**PROVIDED ENTRIES**
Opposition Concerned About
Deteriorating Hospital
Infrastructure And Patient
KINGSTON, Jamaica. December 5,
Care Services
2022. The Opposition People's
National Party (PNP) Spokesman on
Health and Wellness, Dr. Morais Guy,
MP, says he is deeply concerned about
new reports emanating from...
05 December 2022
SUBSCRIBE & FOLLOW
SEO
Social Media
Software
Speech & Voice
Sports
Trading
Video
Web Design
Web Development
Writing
...
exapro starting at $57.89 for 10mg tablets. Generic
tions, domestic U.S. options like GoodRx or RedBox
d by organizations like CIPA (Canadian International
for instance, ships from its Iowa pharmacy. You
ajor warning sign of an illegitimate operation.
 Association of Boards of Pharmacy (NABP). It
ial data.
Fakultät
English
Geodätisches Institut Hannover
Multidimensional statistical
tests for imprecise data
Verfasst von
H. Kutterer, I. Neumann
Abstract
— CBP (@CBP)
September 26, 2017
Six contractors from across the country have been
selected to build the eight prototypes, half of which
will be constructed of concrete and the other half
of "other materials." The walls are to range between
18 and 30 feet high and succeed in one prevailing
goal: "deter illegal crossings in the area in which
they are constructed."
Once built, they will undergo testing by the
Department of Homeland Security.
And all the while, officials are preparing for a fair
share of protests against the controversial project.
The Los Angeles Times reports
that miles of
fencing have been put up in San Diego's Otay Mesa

**EXERCISE AIM**
Take the entries above and copy out all lines with the string "from".

**WRITTEN RESPONSE**
new reports emanating from...
for instance, ships from its Iowa pharmacy. You
Six contractors from across the country have been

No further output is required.